Mancando il fine specifico dell'art. 9 citato, e cioè, quello di alterare le prestazioni agonistiche o quello di modificare i risultati dei controlli sull'uso di tali farmaci o sostanze, è venuto a meno il reato presupposto, previsto e punito dal primo comma dell'art. 9 della legge n. 376/00. In tal caso gli imputati, due culturisti, sono stati assolti dal reato ascrittogli cioè dall'art. 648 secondo comma c.p. (ipotesi lieve) perchè il fatto non costituisce reato. I giudici di legittimità riformando la sentenza appellata, fondarono il loro ragionamento, sul fatto che se è vero che l'elemento psicologico dei reati patrimoniali, non è solo afferente al danno, che deve essere di natura patrimoniale ed economicamente apprezzabile, e al profitto, che può essere anche di non natura patrimoniale, e consistere in qualsiasi utilità o vantaggio morale, è pur vero, che il concetto di utilità non può essere esteso all'infinito e che quindi in esso non possa essere ricompreso quello di mera utilità negativa per gli agenti; nel caso di specie, i giudici di legittimità, hanno considerato utilità negativa, quella immaginaria, come il modificare l'aspetto fisico, ai soli fini estetici, e quindi, in assenza di partecipazione alla competizione sportiva. (sentenza n° 843 del 9/1/2013, Cass. Pen. 2^; conforme Cass. Pen. Sentenza n° 28410 del 1/7/2013).

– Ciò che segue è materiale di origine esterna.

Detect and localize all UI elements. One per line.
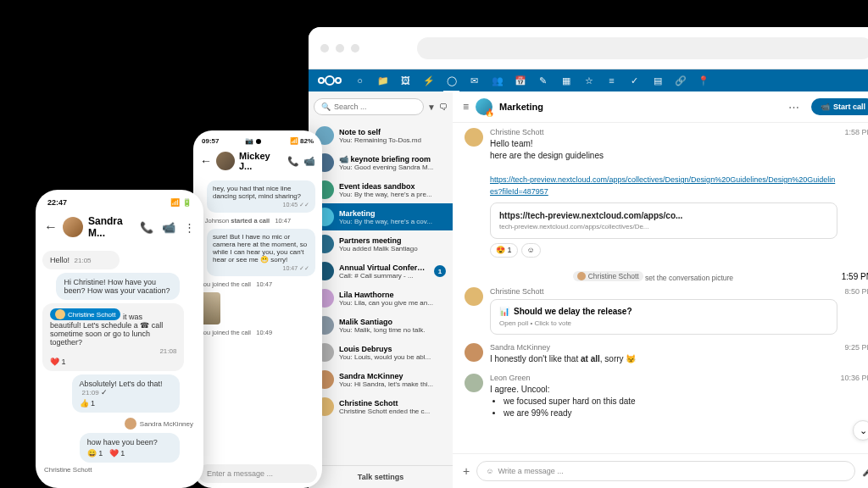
menu-icon[interactable]: ≡ xyxy=(463,101,469,113)
more-icon[interactable]: ⋮ xyxy=(184,221,195,234)
microphone-icon[interactable]: 🎤 xyxy=(862,465,868,477)
conversation-title: Marketing xyxy=(499,102,782,112)
attach-icon[interactable]: + xyxy=(463,464,470,478)
scroll-down-button[interactable]: ⌄ xyxy=(853,420,868,441)
system-action: set the conversation picture xyxy=(645,274,733,282)
message-list-item: we focused super hard on this date xyxy=(504,396,833,408)
phone-icon[interactable]: 📞 xyxy=(287,156,299,167)
more-icon[interactable]: ⋯ xyxy=(788,101,799,114)
files-icon[interactable]: 📁 xyxy=(377,75,388,86)
window-dot[interactable] xyxy=(351,44,359,53)
message-input[interactable]: Enter a message ... xyxy=(198,464,317,483)
chat-header: ≡ Marketing ⋯ 📹 Start call xyxy=(453,92,868,123)
avatar[interactable] xyxy=(216,152,235,170)
avatar[interactable] xyxy=(63,217,83,237)
conversation-item[interactable]: Partners meeting You added Malik Santiag… xyxy=(309,230,453,258)
conversation-item[interactable]: Christine Schott Christine Schott ended … xyxy=(309,393,453,420)
reaction-button[interactable]: 😍 1 xyxy=(490,243,518,258)
notes-icon[interactable]: ✎ xyxy=(537,75,548,86)
back-icon[interactable]: ← xyxy=(44,219,58,235)
conversation-item[interactable]: Event ideas sandbox You: By the way, her… xyxy=(309,176,453,203)
message-text: sure! But I have no mic or camera here a… xyxy=(213,233,307,263)
system-message: Christine Schott set the conversation pi… xyxy=(465,271,842,282)
sender-name: Christine Schott xyxy=(490,287,837,296)
video-icon[interactable]: 📹 xyxy=(303,156,315,167)
reaction[interactable]: 😄 1 xyxy=(87,449,103,458)
window-dot[interactable] xyxy=(320,44,329,53)
url-bar[interactable] xyxy=(417,37,868,59)
sender-name: Christine Schott xyxy=(490,128,837,136)
tasks-icon[interactable]: ✓ xyxy=(629,75,640,86)
conversation-sidebar: 🔍 Search ... ▼ 🗨 Note to self You: Remai… xyxy=(309,92,453,488)
conversation-subtitle: You added Malik Santiago xyxy=(339,245,446,252)
contact-name[interactable]: Sandra M... xyxy=(88,215,131,239)
conversation-item[interactable]: Louis Debruys You: Louis, would you be a… xyxy=(309,339,453,366)
talk-icon[interactable]: ◯ xyxy=(446,75,457,86)
message-link[interactable]: https://tech-preview.nextcloud.com/apps/… xyxy=(490,175,835,196)
conversation-item[interactable]: Marketing You: By the way, here's a cov.… xyxy=(309,203,453,230)
message: Christine Schott 📊Should we delay the re… xyxy=(465,287,868,335)
contacts-icon[interactable]: 👥 xyxy=(492,75,503,86)
conversation-item[interactable]: Malik Santiago You: Malik, long time no … xyxy=(309,312,453,339)
mail-icon[interactable]: ✉ xyxy=(469,75,480,86)
message-time: 1:59 PM xyxy=(842,272,868,281)
window-dot[interactable] xyxy=(336,44,344,53)
search-input[interactable]: 🔍 Search ... xyxy=(314,98,424,115)
message-text: Absolutely! Let's do that! xyxy=(80,380,163,388)
message-time: 8:50 PM xyxy=(844,287,868,296)
message-time: 9:25 PM xyxy=(844,343,868,352)
reaction[interactable]: 👍 1 xyxy=(80,399,172,408)
link-icon[interactable]: 🔗 xyxy=(675,75,686,86)
add-reaction-button[interactable]: ☺ xyxy=(521,243,541,258)
message-text: Hello team! xyxy=(490,138,837,150)
list-icon[interactable]: ≡ xyxy=(606,75,617,86)
talk-settings-button[interactable]: Talk settings xyxy=(309,465,453,488)
message: Leon Green I agree. Uncool: we focused s… xyxy=(465,374,868,419)
back-icon[interactable]: ← xyxy=(200,154,212,168)
message-outgoing: Absolutely! Let's do that! 21:09 ✓ 👍 1 xyxy=(72,374,180,413)
dashboard-icon[interactable]: ○ xyxy=(354,75,365,86)
conversation-title: Event ideas sandbox xyxy=(339,182,446,191)
calendar-icon[interactable]: 📅 xyxy=(515,75,526,86)
bookmarks-icon[interactable]: ☆ xyxy=(583,75,594,86)
message-text: I agree. Uncool: xyxy=(490,384,833,396)
new-conversation-icon[interactable]: 🗨 xyxy=(439,103,448,112)
avatar xyxy=(465,343,483,362)
poll-title: Should we delay the release? xyxy=(514,307,632,316)
conversation-subtitle: You: Louis, would you be abl... xyxy=(339,353,446,361)
conversation-list: Note to self You: Remaining To-Dos.md 📹 … xyxy=(309,122,453,465)
reaction[interactable]: ❤️ 1 xyxy=(109,449,125,458)
link-preview-card[interactable]: https://tech-preview.nextcloud.com/apps/… xyxy=(490,202,837,239)
filter-icon[interactable]: ▼ xyxy=(427,103,436,112)
conversation-title: 📹 keynote briefing room xyxy=(339,155,446,164)
reaction[interactable]: ❤️ 1 xyxy=(50,358,176,366)
maps-icon[interactable]: 📍 xyxy=(698,75,709,86)
video-icon[interactable]: 📹 xyxy=(162,221,175,234)
conversation-item[interactable]: 📹 keynote briefing room You: Good evenin… xyxy=(309,149,453,176)
avatar-icon xyxy=(55,309,65,319)
avatar xyxy=(465,287,483,306)
conversation-subtitle: You: Good evening Sandra M... xyxy=(339,164,446,171)
sender-label: Sandra McKinney xyxy=(46,418,193,430)
emoji-icon[interactable]: ☺ xyxy=(486,467,493,475)
photos-icon[interactable]: 🖼 xyxy=(400,75,411,86)
phone-mockup-1: 22:47 📶 🔋 ← Sandra M... 📞 📹 ⋮ Hello! 21:… xyxy=(36,190,203,488)
conversation-item[interactable]: Annual Virtual Conference Call: # Call s… xyxy=(309,258,453,285)
message-input[interactable]: ☺ Write a message ... xyxy=(476,461,855,481)
conversation-item[interactable]: Note to self You: Remaining To-Dos.md xyxy=(309,122,453,149)
phone-icon[interactable]: 📞 xyxy=(140,221,153,234)
conversation-item[interactable]: Sandra McKinney You: Hi Sandra, let's ma… xyxy=(309,366,453,393)
chat-main: ≡ Marketing ⋯ 📹 Start call Christine Sch… xyxy=(453,92,868,488)
message-incoming: Christine Schott it was beautiful! Let's… xyxy=(42,303,184,371)
deck-icon[interactable]: ▦ xyxy=(560,75,571,86)
tables-icon[interactable]: ▤ xyxy=(652,75,663,86)
chat-header: ← Sandra M... 📞 📹 ⋮ xyxy=(36,210,203,244)
nextcloud-logo[interactable] xyxy=(317,75,342,86)
contact-name[interactable]: Mickey J... xyxy=(239,151,283,171)
poll-card[interactable]: 📊Should we delay the release? Open poll … xyxy=(490,299,837,335)
message: Christine Schott Hello team! here are th… xyxy=(465,128,868,258)
conversation-item[interactable]: Lila Hawthorne You: Lila, can you give m… xyxy=(309,285,453,312)
search-placeholder: Search ... xyxy=(334,103,367,111)
start-call-button[interactable]: 📹 Start call xyxy=(811,98,868,115)
activity-icon[interactable]: ⚡ xyxy=(423,75,434,86)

Il discrimine tra il doping “estetico” e quello sportivo, si basa sul fatto che il doping sportivo riguarda solamente le competizioni sportive. Nei lavori preparatori, il testo originario, approvato dal Senato, conteneva un espresso riferimento ad “atleti professionisti, dilettanti ed amatoriali”. In tal modo si sarebbe dilatato la tutela penale contro il doping anche per coloro che competono nelle gare non ufficiali. Successivamente questa definizione “larga” è stata ridimensionata, sottraendo dal controllo penale, l'area della pratica sportiva amatoriale, da intendersi riferita, agli sportivi che non competono in gare ufficiali organizzate e gestite da enti pubblici o da federazioni ad essa affiliate, secondo quanto previsto dalla legge n. 401/1989.

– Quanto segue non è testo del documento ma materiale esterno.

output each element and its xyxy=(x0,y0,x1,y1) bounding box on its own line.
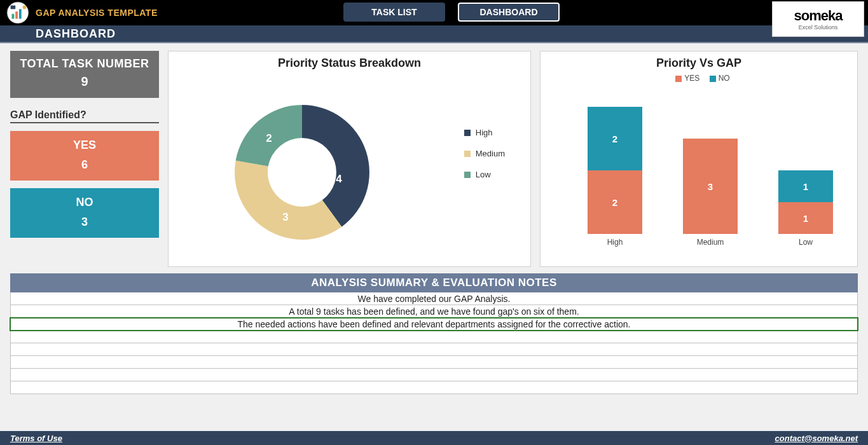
main-body: TOTAL TASK NUMBER 9 GAP Identified? YES … xyxy=(0,43,868,267)
summary-row[interactable] xyxy=(10,331,858,343)
bar-group-high: 2 2 High xyxy=(586,107,644,234)
summary-row[interactable] xyxy=(10,369,858,381)
donut-chart: 4 3 2 xyxy=(226,96,378,251)
bar-low-yes: 1 xyxy=(778,202,833,234)
no-value: 3 xyxy=(14,216,155,229)
left-column: TOTAL TASK NUMBER 9 GAP Identified? YES … xyxy=(10,51,159,267)
template-title: GAP ANALYSIS TEMPLATE xyxy=(36,8,158,18)
legend-medium: Medium xyxy=(464,149,505,158)
bar-group-low: 1 1 Low xyxy=(777,170,834,234)
bar-cat-medium: Medium xyxy=(682,238,739,247)
total-value: 9 xyxy=(14,74,155,89)
yes-label: YES xyxy=(14,139,155,152)
chart1-legend: High Medium Low xyxy=(464,128,505,179)
no-label: NO xyxy=(14,196,155,209)
summary-row-selected[interactable]: The needed actions have been defined and… xyxy=(10,318,858,331)
legend-yes: YES xyxy=(684,74,699,83)
bar-medium-yes: 3 xyxy=(683,139,738,234)
nav-tabs: TASK LIST DASHBOARD xyxy=(343,3,598,22)
yes-value: 6 xyxy=(14,158,155,172)
bar-high-no: 2 xyxy=(588,107,642,170)
summary-row[interactable]: A total 9 tasks has been defined, and we… xyxy=(10,305,858,318)
donut-value-medium: 3 xyxy=(282,211,288,223)
summary-table: We have completed our GAP Analysis. A to… xyxy=(10,292,858,394)
bar-low-no: 1 xyxy=(778,170,833,202)
card-total-tasks: TOTAL TASK NUMBER 9 xyxy=(10,51,159,98)
svg-point-4 xyxy=(23,6,27,10)
app-logo-icon xyxy=(5,0,31,25)
sub-header: DASHBOARD xyxy=(0,25,868,43)
card-gap-yes: YES 6 xyxy=(10,131,159,181)
gap-identified-label: GAP Identified? xyxy=(10,109,159,123)
legend-low: Low xyxy=(464,170,505,179)
svg-rect-1 xyxy=(12,14,15,19)
terms-link[interactable]: Terms of Use xyxy=(10,434,62,443)
summary-header: ANALYSIS SUMMARY & EVALUATION NOTES xyxy=(10,273,858,292)
bar-group-medium: 3 Medium xyxy=(682,139,739,234)
summary-row[interactable] xyxy=(10,343,858,356)
donut-value-high: 4 xyxy=(336,173,342,185)
svg-rect-3 xyxy=(19,9,22,18)
chart-priority-breakdown: Priority Status Breakdown 4 3 2 High Med… xyxy=(168,51,531,267)
legend-no: NO xyxy=(719,74,730,83)
tab-dashboard[interactable]: DASHBOARD xyxy=(458,3,560,22)
tab-task-list[interactable]: TASK LIST xyxy=(343,3,445,22)
bar-cat-low: Low xyxy=(777,238,834,247)
summary-row[interactable] xyxy=(10,381,858,394)
summary-row[interactable] xyxy=(10,356,858,369)
bar-chart-area: 2 2 High 3 Medium 1 1 Low xyxy=(561,89,837,248)
contact-email[interactable]: contact@someka.net xyxy=(775,434,858,443)
chart2-legend: YES NO xyxy=(548,74,850,83)
card-gap-no: NO 3 xyxy=(10,188,159,238)
svg-rect-5 xyxy=(11,6,16,10)
footer-bar: Terms of Use contact@someka.net xyxy=(0,431,868,445)
bar-high-yes: 2 xyxy=(588,170,642,234)
legend-high: High xyxy=(464,128,505,137)
total-label: TOTAL TASK NUMBER xyxy=(14,57,155,71)
page-title: DASHBOARD xyxy=(36,27,116,41)
brand-name: someka xyxy=(794,8,843,24)
summary-row[interactable]: We have completed our GAP Analysis. xyxy=(10,292,858,305)
svg-rect-2 xyxy=(15,11,18,18)
chart2-title: Priority Vs GAP xyxy=(548,57,850,70)
chart-priority-vs-gap: Priority Vs GAP YES NO 2 2 High 3 Medium xyxy=(540,51,858,267)
bar-cat-high: High xyxy=(586,238,644,247)
donut-value-low: 2 xyxy=(266,132,272,144)
chart1-title: Priority Status Breakdown xyxy=(176,57,523,70)
brand-subtitle: Excel Solutions xyxy=(799,24,838,31)
brand-logo[interactable]: someka Excel Solutions xyxy=(772,1,864,37)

La Cassazione con la riferita sentenza n. 843/2013 si è espressa anche sul concorso tra la fattispecie di cui all'art. 648 c.p. e quella di cui al primo comma dell'art. 9 della legge n. 376/2000; stabilendo che stante la clausola di sussidiarietà contenuta nella stessa norma della legge n. 376/2000 ( “ Salvo che il fatto costituisca più grave reato”) si tratterebbe di un concorso apparente di norme per effetto di cui, il reato presupposto, cioè quello di cui al primo comma dell'art. 9 citato, sarebbe assorbito dal reato più grave di cui all'art. 648 c.p. .

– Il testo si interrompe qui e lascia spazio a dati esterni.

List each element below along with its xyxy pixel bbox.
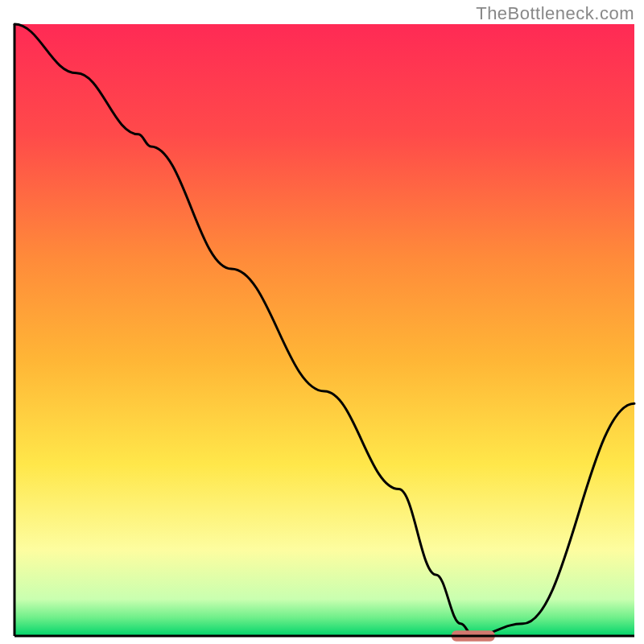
watermark: TheBottleneck.com [476,3,634,24]
bottleneck-chart [0,0,644,644]
gradient-background [14,24,634,636]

Le Sezioni Unite, con la sentenza n° 29/11/2005 n°3087 invece hanno ritenuto sussistere il concorso, tra l'art. 9 comma 7° della legge n°376/00 e l'art. 648 c.p., stante la non omogeneità del bene giuridico tutelato dalle due norme, rispettivamente quello della tutela della salute di atleti che partecipano alle manifestazioni sportive della norma speciale, e quello patrimoniale della ricettazione.

L'efficacia della tutela normativa apprestata con la legge n. 376/2000, da parte dello Stato, dipende non solo dall'attività posta in essere da parte dell'Autorità Giudiziaria e degli organi della Pubblica Amministrazione, ma anche dalla risposta in termini di legalità che sapranno dare tutti quei soggetti che lavorano quotidianamente a contatto con gli atleti, la cui opera di educazione e di sensibilizzazione verso i principali soggetti a “rischio” doping, cioè gli atleti, è precipua. La norma penale da sola non basta; occorre un recupero e una diffusione dei valori dello sport, anche attraverso gli sponsor, e ancor prima, serve un opera di presidio morale da parte delle famiglie dei giovani atleti; famiglie che invece, talune volte, come riferito dalle indagini e dalla cronaca, apportano un contributo morale e materiale alla consumazione del reato di doping.